In this very recently started research project we attempt to mimic the clinical situation of a genetic predisposition interacting with environmental stress during early life by exposing animals from the three breeding lines of our stress reactivity (SR) mouse model to an early life stress (ELS) paradigm. Our long-term aim is to gain a deeper insight into the mechanisms that are underlying the pathophysiological changes observed in depressed patients. We started investigating the effects of early life stress on emotionality, depression-like/stress-coping behaviours, and cognitive functions, as well as the effects on the reactivity and regulation of the HPA axis in our three SR mouse lines. In an initial step, we are testing the effects of early life stress (induced by limited availability of nesting and bedding material from PND 2 to 9) on cognition in a hippocampus-dependent spatial learning task (water cross-maze), followed by a tail suspension test as a behavioural measure of depressive tendency and a Dex/CRH test to probe HPA axis functions.

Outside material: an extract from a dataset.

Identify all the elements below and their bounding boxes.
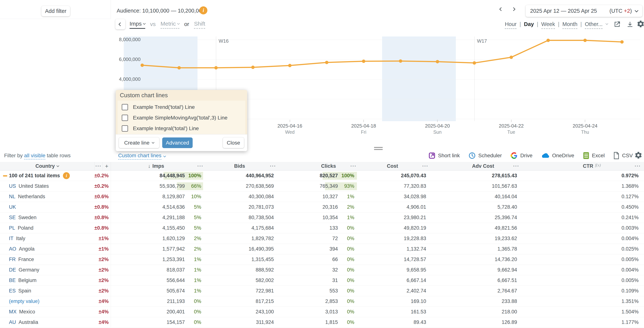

To reveal the molecular processes associated with these changes we will analyze the expression of relevant proteins (receptors, neurotransmitters and neuromodulating peptides) in specific brain areas (e.g. the hippocampus, amygdala, and the hypothalamic paraventricular nucleus) of these animals.
Moreover, by applying pharmacological interventions (treatment with antidepressant drugs or receptor antagonists/agonists after the stress exposure) at a later stage of this research project we aim to elucidate fundamental mechanisms of antidepressant action.
Our long-term goal is to track down stress-induced alterations on a behavioural and neuroendocrine level to underlying molecular/epigenetic processes. Thus, with our study we aim at revealing the interaction between genetic predisposition and environmental factors in order to gain further insight into the aetiology and pathophysiology of affective disorders.
Interaction between genetic and environmental factors (G x E) can bring about phenotypes conferring vulnerability to psychiatric disorders through triggering changes in gene expression.